Verticutting is the process of cutting into the rhizomes and stolons of the plant to stimulate growth, as well as removing thatch layers. It can also be used to cut small vertical "trenches" into the soil for dropping seed if your grass is of the seeded variety. The hybrid varieties of bermuda grass (celebration, tifway419, TiffTuff, etc) are all re-propogated by this verticutting process since they produce a sterile seed head. I think it would be important to know exactly what cultivar you have to know if verticutting would help stimulate growth, i.e. seeded or hybrid bermuda? Either way, the process would help alleviate thatch. Hope this helps.

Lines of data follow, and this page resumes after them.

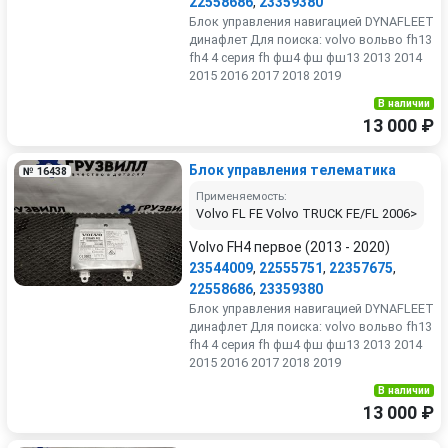
22558686
,
23359380
Блок управления навигацией DYNAFLEET
динафлет Для поиска: volvo вольво fh13
fh4 4 серия fh фш4 фш фш13 2013 2014
2015 2016 2017 2018 2019
В наличии
13 000 ₽
Блок управления телематика
№ 16438
Применяемость:
Volvo FL FE Volvo TRUCK FE/FL 2006>
Volvo FH4 первое (2013 - 2020)
23544009
,
22555751
,
22357675
,
22558686
,
23359380
Блок управления навигацией DYNAFLEET
динафлет Для поиска: volvo вольво fh13
fh4 4 серия fh фш4 фш фш13 2013 2014
2015 2016 2017 2018 2019
В наличии
13 000 ₽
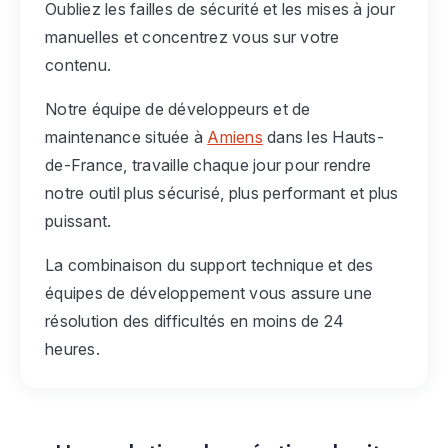
Oubliez les failles de sécurité et les mises à jour
manuelles et concentrez vous sur votre
contenu.
Notre équipe de développeurs et de
maintenance située à
Amiens
dans les Hauts-
de-France, travaille chaque jour pour rendre
notre outil plus sécurisé, plus performant et plus
puissant.
La combinaison du support technique et des
équipes de développement vous assure une
résolution des difficultés en moins de 24
heures.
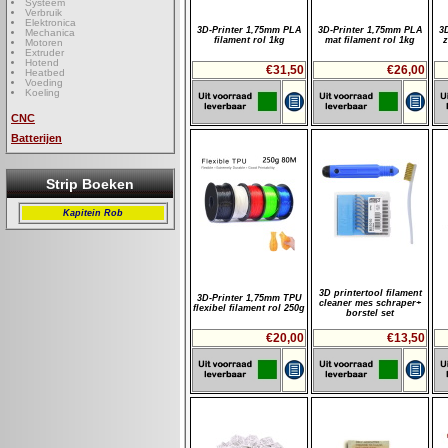
Systeem
Verbruik
Elektronica
3D-Printer 1,75mm PLA
3D-Printer 1,75mm PLA
3
Mechanica
filament rol 1kg
mat filament rol 1kg
z
Motoren
Extruder
Hotend
€31,50
€26,00
Heatbed
Voeding
Koeling
CNC
Batterijen
Strip Boeken
Kapitein Rob
3D printertool filament
3D-Printer 1,75mm TPU
cleaner mes schraper+
flexibel filament rol 250g
borstel set
€20,00
€13,50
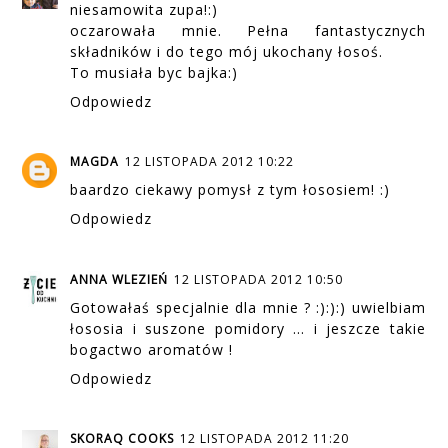
niesamowita zupa!:)
oczarowała mnie. Pełna fantastycznych
składników i do tego mój ukochany łosoś.
To musiała byc bajka:)
Odpowiedz
MAGDA
12 LISTOPADA 2012 10:22
baardzo ciekawy pomysł z tym łososiem! :)
Odpowiedz
ANNA WLEZIEŃ
12 LISTOPADA 2012 10:50
Gotowałaś specjalnie dla mnie ? :):):) uwielbiam
łososia i suszone pomidory ... i jeszcze takie
bogactwo aromatów !
Odpowiedz
SKORAQ COOKS
12 LISTOPADA 2012 11:20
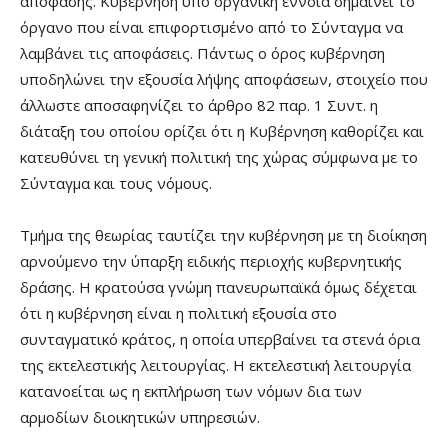
απόφασης. Κυβέρνηση υπό οργανική έννοια σημαίνει το
όργανο που είναι επιφορτισμένο από το Σύνταγμα να
λαμβάνει τις αποφάσεις. Πάντως ο όρος κυβέρνηση
υποδηλώνει την εξουσία λήψης αποφάσεων, στοιχείο που
άλλωστε αποσαφηνίζει το άρθρο 82 παρ. 1 Συντ. η
διάταξη του οποίου ορίζει ότι η Κυβέρνηση καθορίζει και
κατευθύνει τη γενική πολιτική της χώρας σύμφωνα με το
Σύνταγμα και τους νόμους.
Τμήμα της θεωρίας ταυτίζει την κυβέρνηση με τη διοίκηση
αρνούμενο την ύπαρξη ειδικής περιοχής κυβερνητικής
δράσης. Η κρατούσα γνώμη πανευρωπαϊκά όμως δέχεται
ότι η κυβέρνηση είναι η πολιτική εξουσία στο
συνταγματικό κράτος, η οποία υπερβαίνει τα στενά όρια
της εκτελεστικής λειτουργίας. Η εκτελεστική λειτουργία
κατανοείται ως η εκπλήρωση των νόμων δια των
αρμοδίων διοικητικών υπηρεσιών.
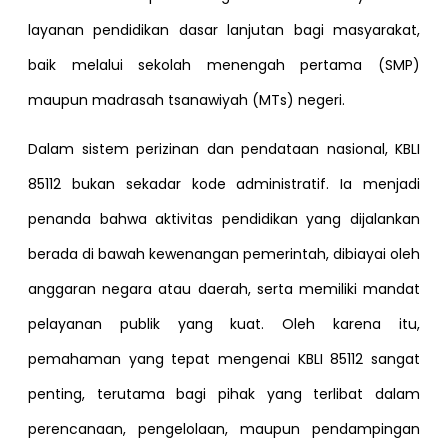
layanan pendidikan dasar lanjutan bagi masyarakat,
baik melalui sekolah menengah pertama (SMP)
maupun madrasah tsanawiyah (MTs) negeri.
Dalam sistem perizinan dan pendataan nasional, KBLI
85112 bukan sekadar kode administratif. Ia menjadi
penanda bahwa aktivitas pendidikan yang dijalankan
berada di bawah kewenangan pemerintah, dibiayai oleh
anggaran negara atau daerah, serta memiliki mandat
pelayanan publik yang kuat. Oleh karena itu,
pemahaman yang tepat mengenai KBLI 85112 sangat
penting, terutama bagi pihak yang terlibat dalam
perencanaan, pengelolaan, maupun pendampingan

Edit: In my opinion, fixed delta blades are better than flail type blades. Depth setting is variable depending on what your end goal may be. Here is little information I was able to find.

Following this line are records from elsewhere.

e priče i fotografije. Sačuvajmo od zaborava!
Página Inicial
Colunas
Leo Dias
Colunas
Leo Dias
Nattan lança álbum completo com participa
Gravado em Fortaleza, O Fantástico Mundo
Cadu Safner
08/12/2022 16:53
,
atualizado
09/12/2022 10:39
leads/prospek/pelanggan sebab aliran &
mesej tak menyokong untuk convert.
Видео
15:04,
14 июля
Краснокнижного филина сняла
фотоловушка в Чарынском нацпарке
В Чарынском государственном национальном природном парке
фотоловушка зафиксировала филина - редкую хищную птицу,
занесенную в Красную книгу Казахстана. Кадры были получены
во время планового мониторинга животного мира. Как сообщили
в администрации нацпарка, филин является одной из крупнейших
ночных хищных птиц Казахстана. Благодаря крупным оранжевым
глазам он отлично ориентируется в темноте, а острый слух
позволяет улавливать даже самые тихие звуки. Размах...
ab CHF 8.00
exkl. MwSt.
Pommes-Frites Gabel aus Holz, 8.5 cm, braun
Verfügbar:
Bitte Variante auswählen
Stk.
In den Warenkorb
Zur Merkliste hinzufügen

http://sturf.lib.msu.edu/article/2011aug36a.pdf


----------



## Texas_Bermuda (Sep 1, 2018)

BlakeG said:


> Verticutting is the process of cutting into the rhizomes and stolons of the plant to stimulate growth, as well as removing thatch layers. It can also be used to cut small vertical "trenches" into the soil for dropping seed if your grass is of the seeded variety. The hybrid varieties of bermuda grass (celebration, tifway419, TiffTuff, etc) are all re-propogated by this verticutting process since they produce a sterile seed head. I think it would be important to know exactly what cultivar you have to know if verticutting would help stimulate growth, i.e. seeded or hybrid bermuda? Either way, the process would help alleviate thatch. Hope this helps.
> 
> Edit: In my opinion, fixed delta blades are better than flail type blades. Depth setting is variable depending on what your end goal may be. Here is little information I was able to find.
> 
> http://sturf.lib.msu.edu/article/2011aug36a.pdf


Thanks for your help. I know that I have tif 419 or tuf. So you think verticutting would help growth then? I'll research depth setting. My roots are not running deep, if that matters at all.


----------



## Mightyquinn (Jan 31, 2017)

What have you done to the lawn this year to this point? To me it looks like a lack of food and water.


----------



## Texas_Bermuda (Sep 1, 2018)

This year:
Excavated backyard. 
- Native soil high clay content. 
- landscapers put down loam, and a tiny bit (0.25" compost"). 
- Planted sod in may. Tiftuf or 419. 
Water
- watered heavily for first 6 weeks.
- probably underwatered the next 2 months.
- reverted to a 2x weekly schedule. Put down 0.75" per watering
- last 2 weeks have been deep rainfall
Fertilizer
- put down a 15, 10, 5 monthly for 3 months, 1# per 1k
- switched to 1# per 1k of 21-0-0 because grass looked weak. Thought maybe too much P in prior application.

HOC
- it was high. 4" then I'd cut to 2.5 or 3 variably. I didn't know bermuda liked to be kept short.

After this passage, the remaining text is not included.